Weather Tomorrow

`Vasya`想出了一个他自己的天气预报方法。他知道最近$n$天每天的平均气温。假设每天的平均气温是个整数。 `Vasya`相信这$n$天每天的平均气温构成一个等差数列，在这个数列中，第一项是第一天的平均气温，第二项是第二天的平均气温，以此类推。那么第$n+1$天（也就是明天）的平均气温将是这个数列的第$n+1$项。如果这个数列前$n$项并没有他所想的那样是个等差数列，那么按`Vasya`的算法，第$n+1$天的气温将等于第$n$天的气温。 你需要根据`Vasya`的算法求出明天的平均气温。 输入格式：第一行一个数$n$。第二行$n$个数$t_i$分别表示第$i$天的平均气温。 输出格式：一个数，你的答案。注意温度的绝对值可能超过$1000$。

Vasya came up with his own weather forecasting method. He knows the information about the average air temperature for each of the last $ n $ days. Assume that the average air temperature for each day is integral. Vasya believes that if the average temperatures over the last $ n $ days form an arithmetic progression, where the first term equals to the average temperature on the first day, the second term equals to the average temperature on the second day and so on, then the average temperature of the next $ (n+1) $ -th day will be equal to the next term of the arithmetic progression. Otherwise, according to Vasya's method, the temperature of the $ (n+1) $ -th day will be equal to the temperature of the $ n $ -th day. Your task is to help Vasya predict the average temperature for tomorrow, i. e. for the $ (n+1) $ -th day.

The first line contains a single integer $ n $ ( $ 2<=n<=100 $ ) — the number of days for which the average air temperature is known. The second line contains a sequence of integers $ t_{1},t_{2},...,t_{n} $ $ (-1000<=t_{i}<=1000) $ — where $ t_{i} $ is the average temperature in the $ i $ -th day.
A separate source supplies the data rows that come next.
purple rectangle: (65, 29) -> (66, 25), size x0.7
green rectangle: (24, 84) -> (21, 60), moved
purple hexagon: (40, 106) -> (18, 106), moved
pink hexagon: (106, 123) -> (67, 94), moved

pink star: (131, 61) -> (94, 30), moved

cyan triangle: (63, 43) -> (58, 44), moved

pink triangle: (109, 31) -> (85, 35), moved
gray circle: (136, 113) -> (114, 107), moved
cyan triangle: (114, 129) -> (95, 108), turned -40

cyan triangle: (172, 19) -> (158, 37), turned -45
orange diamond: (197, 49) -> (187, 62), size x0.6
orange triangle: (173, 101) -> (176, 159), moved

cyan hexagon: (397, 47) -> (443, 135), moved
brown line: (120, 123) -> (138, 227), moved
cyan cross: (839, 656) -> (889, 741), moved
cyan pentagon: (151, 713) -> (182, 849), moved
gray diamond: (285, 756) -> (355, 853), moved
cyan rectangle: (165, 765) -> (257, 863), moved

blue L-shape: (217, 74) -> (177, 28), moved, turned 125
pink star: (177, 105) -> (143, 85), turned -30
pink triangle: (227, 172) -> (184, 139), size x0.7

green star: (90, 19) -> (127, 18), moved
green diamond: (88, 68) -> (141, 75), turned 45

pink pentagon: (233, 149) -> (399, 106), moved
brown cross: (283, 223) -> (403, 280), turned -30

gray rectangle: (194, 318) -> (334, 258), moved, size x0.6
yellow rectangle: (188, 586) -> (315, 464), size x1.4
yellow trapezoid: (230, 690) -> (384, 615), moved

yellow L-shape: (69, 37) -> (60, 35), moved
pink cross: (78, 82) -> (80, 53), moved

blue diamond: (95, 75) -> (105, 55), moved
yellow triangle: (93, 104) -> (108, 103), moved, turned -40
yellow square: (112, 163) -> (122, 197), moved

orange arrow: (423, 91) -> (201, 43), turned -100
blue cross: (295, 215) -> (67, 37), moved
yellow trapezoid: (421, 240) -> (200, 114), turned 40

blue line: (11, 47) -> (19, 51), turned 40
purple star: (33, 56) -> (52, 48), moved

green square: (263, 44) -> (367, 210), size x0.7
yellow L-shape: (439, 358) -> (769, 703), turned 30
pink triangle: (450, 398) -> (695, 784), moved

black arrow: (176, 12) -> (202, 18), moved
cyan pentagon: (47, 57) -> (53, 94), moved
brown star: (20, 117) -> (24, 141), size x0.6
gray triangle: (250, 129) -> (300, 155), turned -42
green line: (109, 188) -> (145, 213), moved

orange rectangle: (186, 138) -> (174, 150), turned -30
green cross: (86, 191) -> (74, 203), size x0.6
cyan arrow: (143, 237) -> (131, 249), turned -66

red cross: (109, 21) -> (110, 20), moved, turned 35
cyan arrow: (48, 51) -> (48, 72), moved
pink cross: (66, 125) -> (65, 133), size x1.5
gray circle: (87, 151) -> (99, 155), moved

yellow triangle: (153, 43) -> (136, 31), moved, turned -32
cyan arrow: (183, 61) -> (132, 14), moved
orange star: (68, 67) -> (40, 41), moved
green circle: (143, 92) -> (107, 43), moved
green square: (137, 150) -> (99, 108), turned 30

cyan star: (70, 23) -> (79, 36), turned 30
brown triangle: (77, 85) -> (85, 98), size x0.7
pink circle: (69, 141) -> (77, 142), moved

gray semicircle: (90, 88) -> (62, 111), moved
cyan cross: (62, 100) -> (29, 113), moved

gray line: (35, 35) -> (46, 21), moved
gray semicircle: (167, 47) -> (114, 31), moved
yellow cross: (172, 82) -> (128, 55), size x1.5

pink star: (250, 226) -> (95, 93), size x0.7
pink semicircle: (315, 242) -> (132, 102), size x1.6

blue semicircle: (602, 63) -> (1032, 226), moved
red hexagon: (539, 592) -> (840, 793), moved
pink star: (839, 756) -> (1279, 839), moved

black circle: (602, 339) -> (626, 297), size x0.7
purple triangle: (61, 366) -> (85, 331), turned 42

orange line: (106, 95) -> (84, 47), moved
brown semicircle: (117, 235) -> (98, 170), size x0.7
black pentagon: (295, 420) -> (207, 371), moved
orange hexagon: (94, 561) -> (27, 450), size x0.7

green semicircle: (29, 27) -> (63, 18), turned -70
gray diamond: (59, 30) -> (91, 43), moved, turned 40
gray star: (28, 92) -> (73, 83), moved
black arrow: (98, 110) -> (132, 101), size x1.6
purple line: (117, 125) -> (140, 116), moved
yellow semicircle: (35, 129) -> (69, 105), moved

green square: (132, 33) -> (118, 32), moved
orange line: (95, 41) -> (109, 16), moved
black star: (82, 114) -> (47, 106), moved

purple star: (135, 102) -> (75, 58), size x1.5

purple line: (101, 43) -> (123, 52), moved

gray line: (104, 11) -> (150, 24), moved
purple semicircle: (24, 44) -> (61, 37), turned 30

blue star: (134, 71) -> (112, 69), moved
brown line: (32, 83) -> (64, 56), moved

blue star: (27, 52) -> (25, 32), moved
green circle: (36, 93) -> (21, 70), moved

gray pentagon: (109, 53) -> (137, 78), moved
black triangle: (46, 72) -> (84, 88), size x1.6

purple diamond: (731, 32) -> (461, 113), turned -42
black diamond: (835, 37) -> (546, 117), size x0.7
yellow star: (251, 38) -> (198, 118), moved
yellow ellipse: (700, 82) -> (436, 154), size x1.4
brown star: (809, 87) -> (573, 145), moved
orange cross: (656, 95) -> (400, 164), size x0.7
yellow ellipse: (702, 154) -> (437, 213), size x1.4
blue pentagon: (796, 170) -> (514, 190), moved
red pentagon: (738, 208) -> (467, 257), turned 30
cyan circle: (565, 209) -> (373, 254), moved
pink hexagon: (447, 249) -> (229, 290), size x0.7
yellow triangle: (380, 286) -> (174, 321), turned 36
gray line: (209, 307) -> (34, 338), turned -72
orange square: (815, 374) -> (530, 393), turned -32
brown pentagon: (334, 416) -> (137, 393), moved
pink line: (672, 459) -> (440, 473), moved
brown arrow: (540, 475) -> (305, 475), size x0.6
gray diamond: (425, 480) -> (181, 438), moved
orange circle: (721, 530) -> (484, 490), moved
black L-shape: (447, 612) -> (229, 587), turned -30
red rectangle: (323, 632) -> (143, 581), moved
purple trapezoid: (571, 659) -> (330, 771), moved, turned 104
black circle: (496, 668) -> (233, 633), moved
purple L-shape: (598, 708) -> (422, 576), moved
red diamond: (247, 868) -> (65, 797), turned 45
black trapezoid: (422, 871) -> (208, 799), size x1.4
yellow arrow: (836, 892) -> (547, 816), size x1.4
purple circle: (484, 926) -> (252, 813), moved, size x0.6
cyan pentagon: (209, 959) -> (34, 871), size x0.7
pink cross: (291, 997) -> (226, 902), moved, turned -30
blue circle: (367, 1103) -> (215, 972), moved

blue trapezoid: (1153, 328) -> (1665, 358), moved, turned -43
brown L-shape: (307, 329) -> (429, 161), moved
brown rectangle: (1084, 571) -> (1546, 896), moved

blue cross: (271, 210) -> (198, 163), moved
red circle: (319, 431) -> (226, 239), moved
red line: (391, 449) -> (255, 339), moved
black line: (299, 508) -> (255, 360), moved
Print the average air temperature in the $ (n+1) $ -th day, which Vasya predicts according to his method. Note that the absolute value of the predicted temperature can exceed $ 1000 $ .

5
10 5 0 -5 -10

-15

4
1 1 1 1

1

3
5 1 -5

-5

2
900 1000

1100

In the first example the sequence of the average temperatures is an arithmetic progression where the first term is $ 10 $ and each following terms decreases by $ 5 $ . So the predicted average temperature for the sixth day is $ -10-5=-15 $ . In the second example the sequence of the average temperatures is an arithmetic progression where the first term is $ 1 $ and each following terms equals to the previous one. So the predicted average temperature in the fifth day is $ 1 $ . In the third example the average temperatures do not form an arithmetic progression, so the average temperature of the fourth day equals to the temperature of the third day and equals to $ -5 $ . In the fourth example the sequence of the average temperatures is an arithmetic progression where the first term is $ 900 $ and each the following terms increase by $ 100 $ . So predicted average temperature in the third day is $ 1000+100=1100 $ .